Als wir am Gasthause weg- und zurückfuhren, riefen uns mehrere Leute nach, dass ein hinteres Wagenrad sogleich von der Achse sich löse. Ich suchte eine Strecke weit zurück nach der verlorenen Achsschraube und hatte Verdachte, auf den Schmied Horitzer, dass er während wir in der Kirche waren, aus Eifersucht in boshafter Weise die Schraube abgenommen habe, damit wir, wenn das Rad abginge, aus dem Wagen fallen sollten.

     In St. Peter war kein Schmied zu Hause, um eine andere Schraube herzugeben und wir mussten langsam bis zur Reitschulgasse, wo wir beim dortigen Schmied eine passende Schraube um dreissig Kreuzer erhielten. Dann konnten wir erst richtig weiterfahren.

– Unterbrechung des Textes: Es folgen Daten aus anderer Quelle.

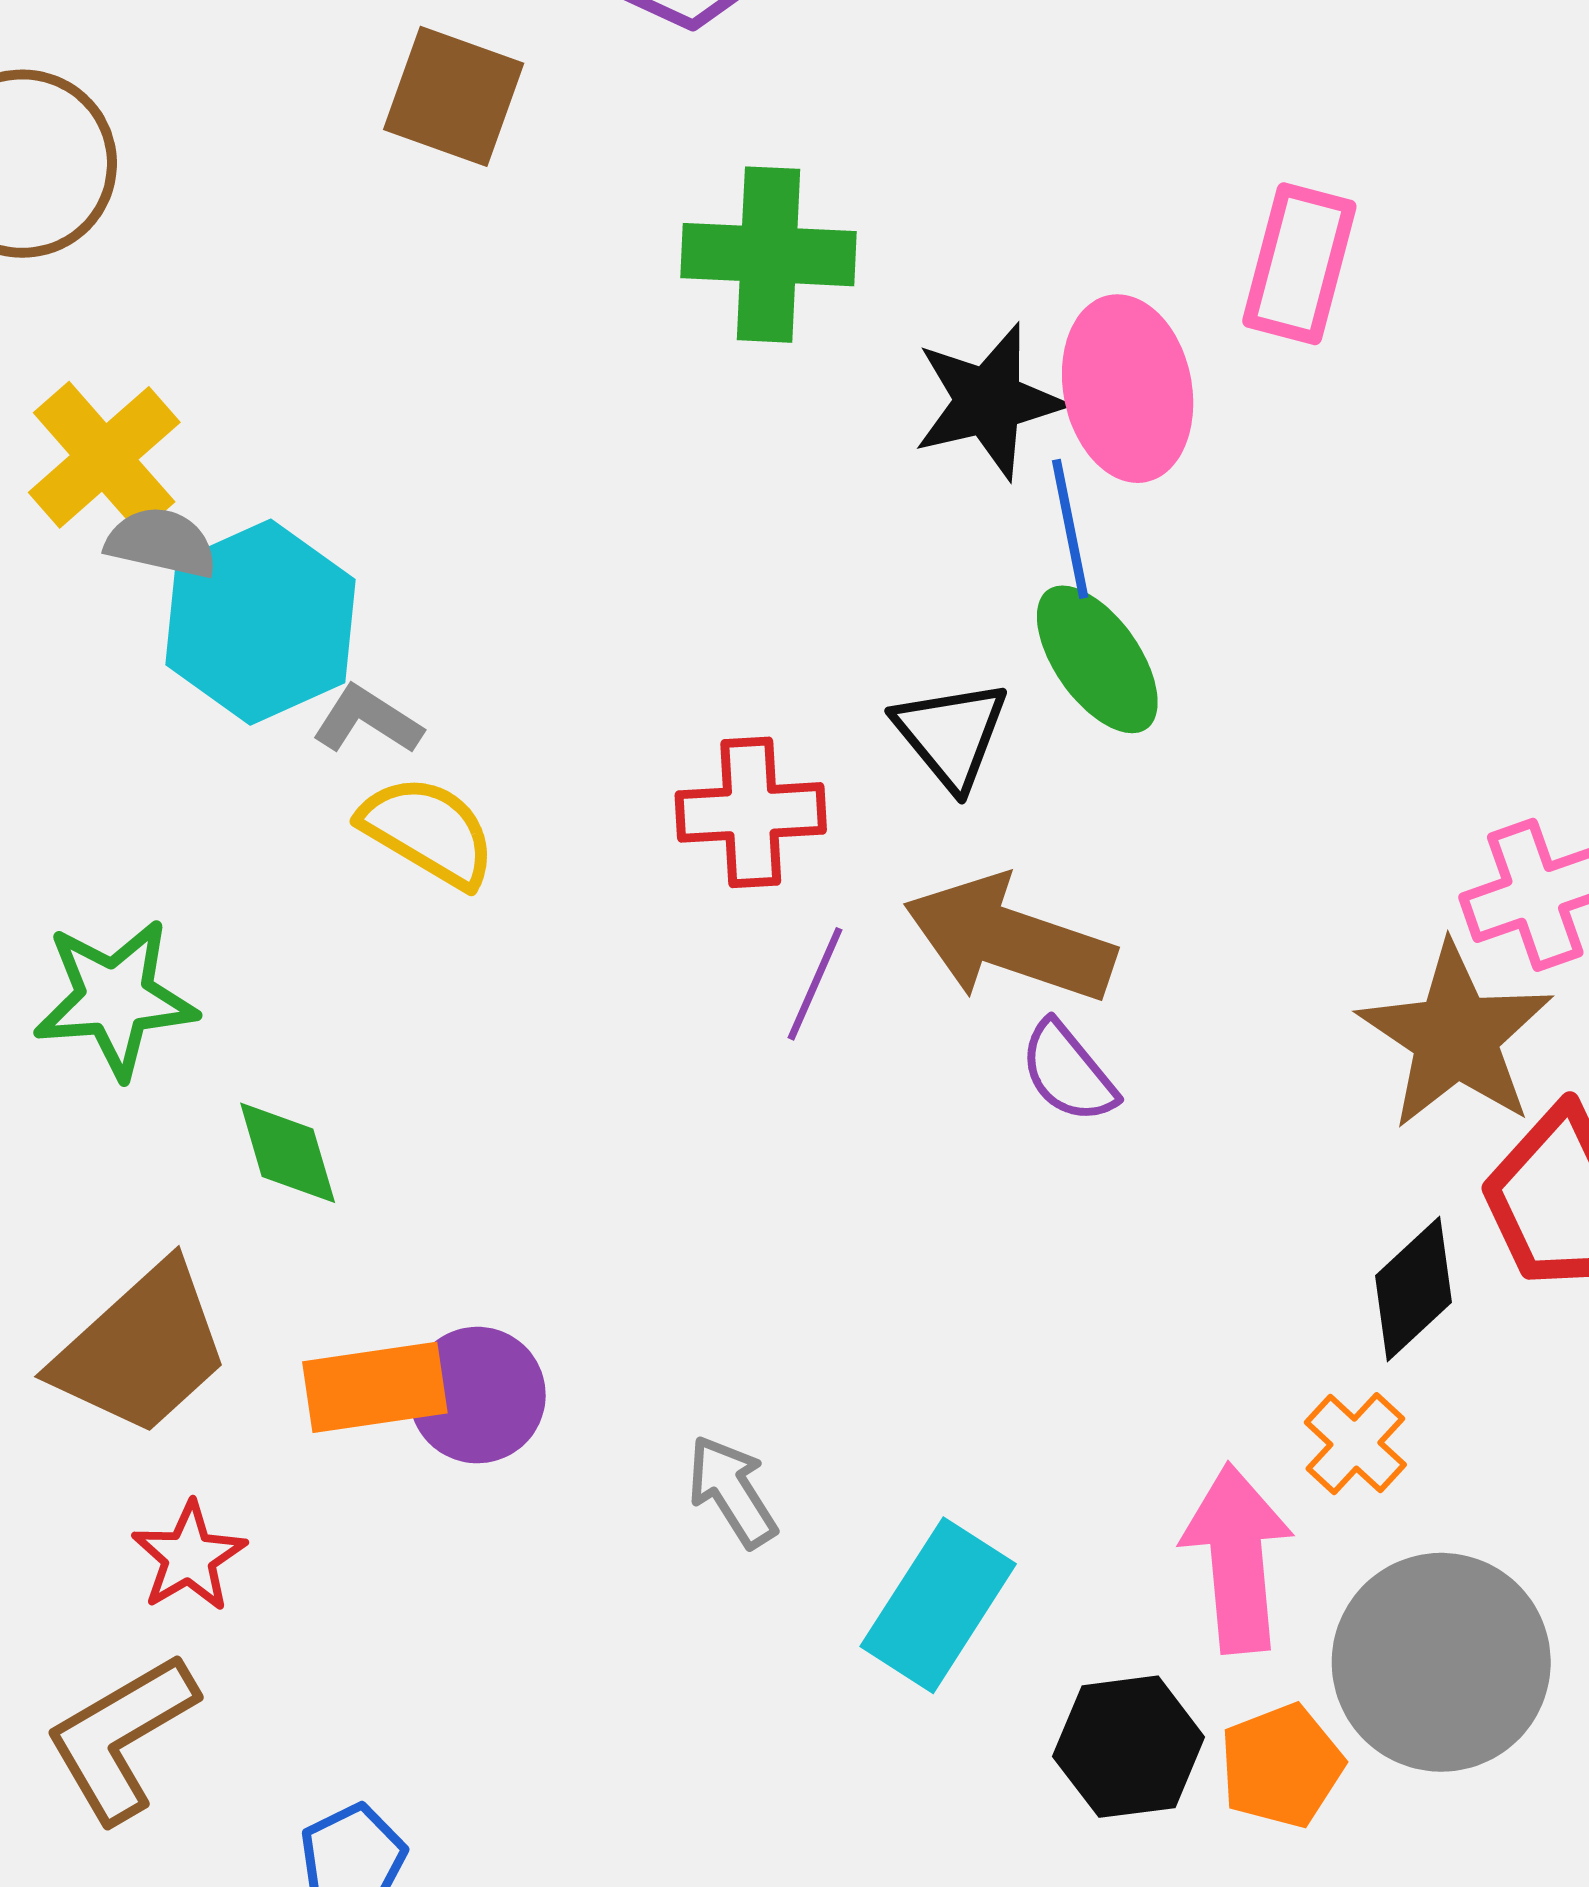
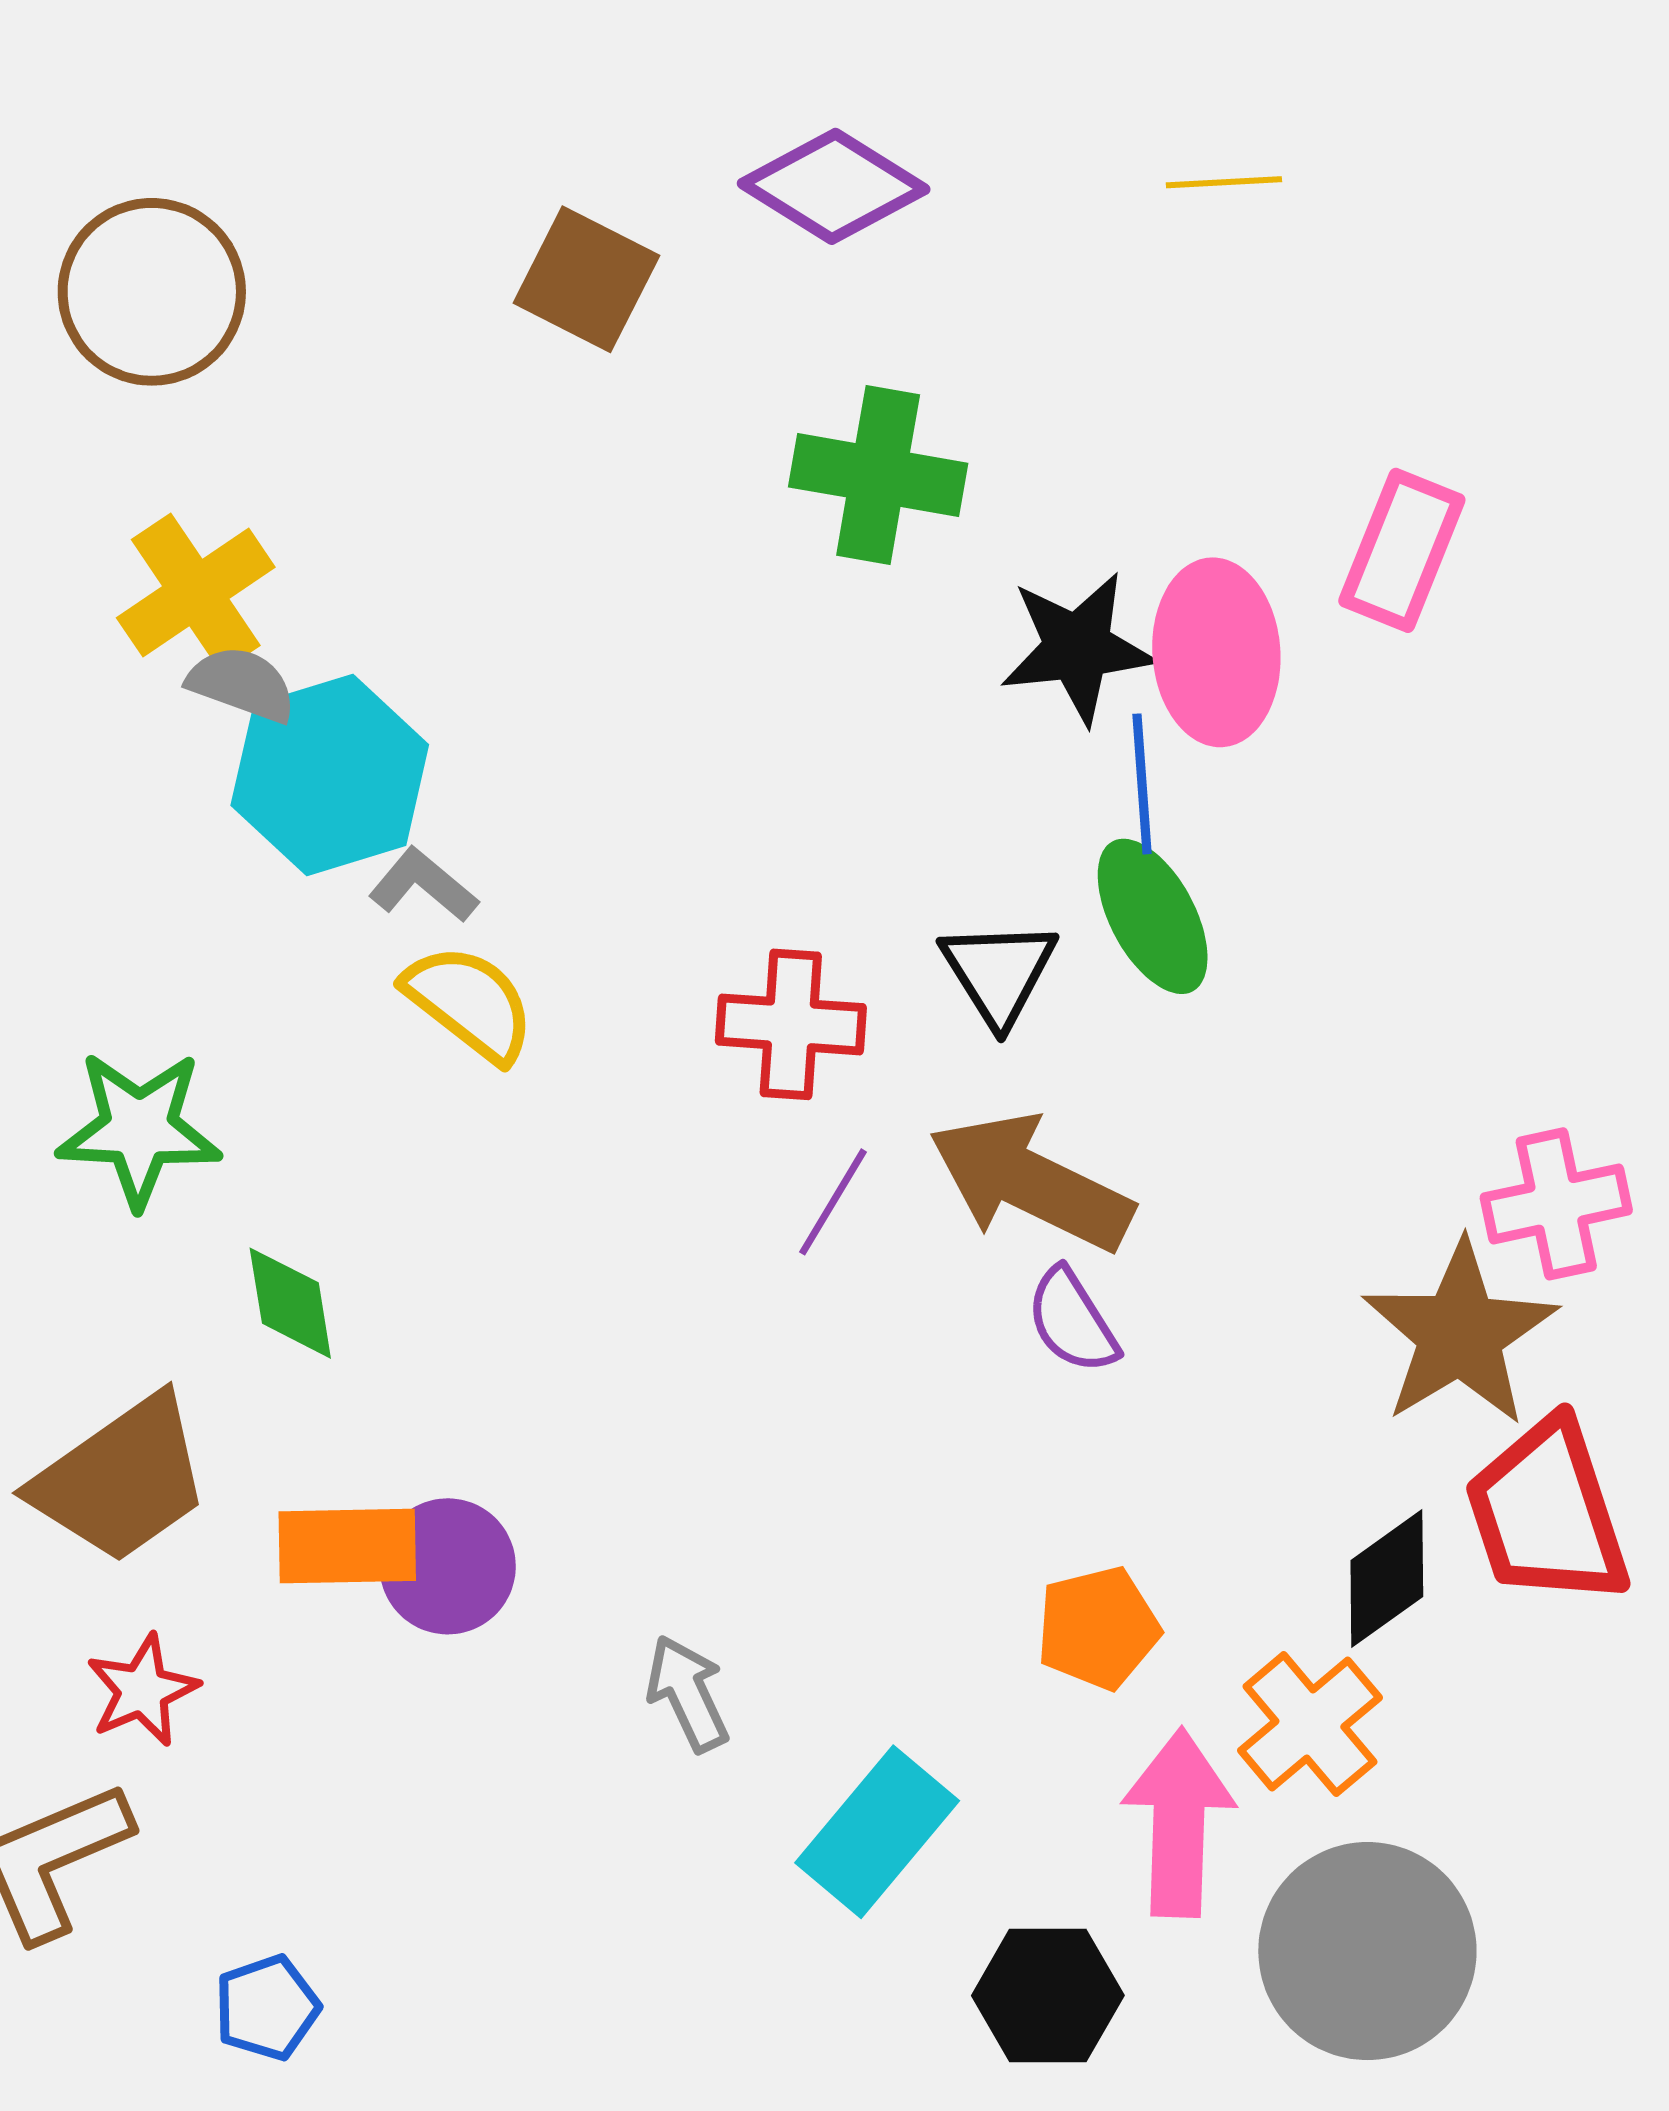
orange cross: (1355, 1444) -> (1310, 1724), size x1.4
orange pentagon: (1282, 1766) -> (1098, 1628), moved

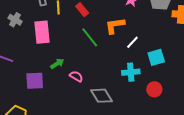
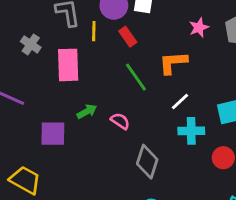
white line: (132, 42) -> (180, 101), moved
pink semicircle: (76, 76) -> (120, 121), moved
gray diamond: (102, 96) -> (147, 162), turned 45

     Zu meinem Glücke fielen mir rechzeitig die Schuppen von den Augen, als der taube fünfzigjährige Schmiedmeister in der Karlau als neuer Freier auftrat und ich ihr dann ernstlich für immer entsagte. Da erkannte ich, dass ich mit der Pepi, die ein besonders dickes, fettes Genick hatte, wohl nicht glücklich werden könnte.